Steven Byrnes comments on Thoughts on hardware /​ compute requirements for AGI

• You say “Having a lot of capacity appears to be important” but that’s “essentially assuming the conclusion”, right? hehe :)

You claim that there’s a lot of capacity, but I say we don’t really know that. As a stupid example, if my computer’s SRAM has N cells, but it uses an error-correcting code by redundantly storing each bit in three different cells, then its “capacity” is ⅓ the number of cells. (And in 6T SRAM, the number of cells is in turn ⅙ the number of transistors, etc.)

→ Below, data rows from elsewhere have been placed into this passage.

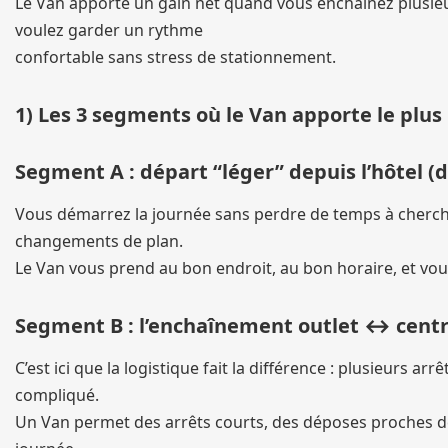
Le Van apporte un gain net quand vous enchaînez plusie
voulez garder un rythme
confortable sans stress de stationnement.
1) Les 3 segments où le Van apporte le plus
Segment A : départ “léger” depuis l’hôtel (d
Vous démarrez la journée sans perdre de temps à cherche
changements de plan.
Le Van vous prend au bon endroit, au bon horaire, et vo
Segment B : l’enchaînement outlet ↔ cen
C’est ici que la logistique fait la différence : plusieurs a
compliqué.
Un Van permet des arrêts courts, des déposes proches des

Anyway, all things considered right now, the most plausible-to-me theory is that counting synapses gives a 2-3OOM overestimate of capacity. I don’t see this as particularly implausible. For one thing, as I wrote in the OP, the synapse is not just an information-storage-unit, it’s also a thing-that-does-calculations. If one bit of stored information (e.g. information about how the world works) needs to be involved in 1000 different calculations, it seems plausible that it would need to be associated with 1000 synapses. For another thing, here’s a model where one functional “connection” requires a group of 10 nearby synapses onto the same dendrite. That’s 1 OOM right there! I think there’s another OOM or two lurking in the fact that each cortical minicolumn is 100 neurons and each cortical column is 100 minicolumns, but there’s some sense in which minicolumns (and to a lesser degree, columns) are a single functional unit. So, without getting into details, which I’m hazy on anyway, I wouldn’t be surprised to learn that “one connection” involved not only 10 nearby synapses on one dendrite, but a similar group on 10 synapses onto a neuron within each of 10 neighboring minicolumns, and those 10 minicolumns are working together to implement a certain kind of computation, which by the way you could trivially do on a GPU in a few clock cycles. Or whatever, I dunno.

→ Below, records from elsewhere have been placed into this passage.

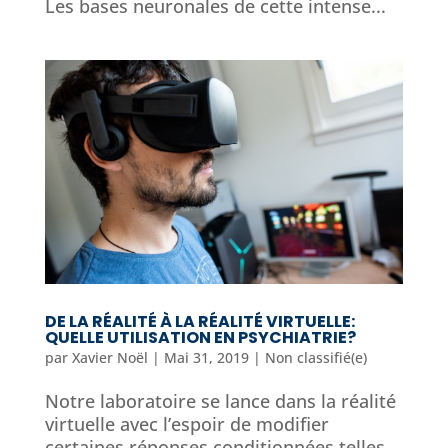
Les bases neuronales de cette intense...
DE LA RÉALITÉ À LA RÉALITÉ VIRTUELLE:
QUELLE UTILISATION EN PSYCHIATRIE?
par
Xavier Noël
|
Mai 31, 2019
|
Non classifié(e)
Notre laboratoire se lance dans la réalité
virtuelle avec l’espoir de modifier
certaines réponses conditionnées telles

Or maybe you’re saying “Having a lot of capacity appears to be important” because humans can do things that modern ML can’t, and we need to explain that somehow, and capacity seems like an obvious candidate? If so, I disagree, I think there are other more-plausible candidates, again see footnote 16 and surrounding discussion.

It could be that the preprocessing necessary to guide our future behavior unavoidably increases the amount of stored data by a large factor.

You mean, cached computations or something? I’m not sure what you have in mind. Everything I can think of has some analogy in things-that-LLMs-can-do, or other types of sub-GB ML systems. LLMs do in fact have “behavior” of a sort, in the sense that they output text, and (implicitly) plan out multiple tokens in advance.

• I haven’t fully digested this comment, but:

You mean, cached computations or something?

In some sense there’s probably no option other than that, since creating a synapse should count as a computational operation. But there’d be different options for what the computations would be.

The simplest might just be storing pairwise relationships. That’s going to add size, even if sparse.

I agree that LLMs do that too, but I’m skeptical about claims that LLMs are near human ability. It’s not that I’m confident that they aren’t—it just seems hard to say. (I do think they now have surface-level language ability similar to humans, but they still struggle at deeper understanding, and I don’t know how much improvement is needed to fix that weakness.)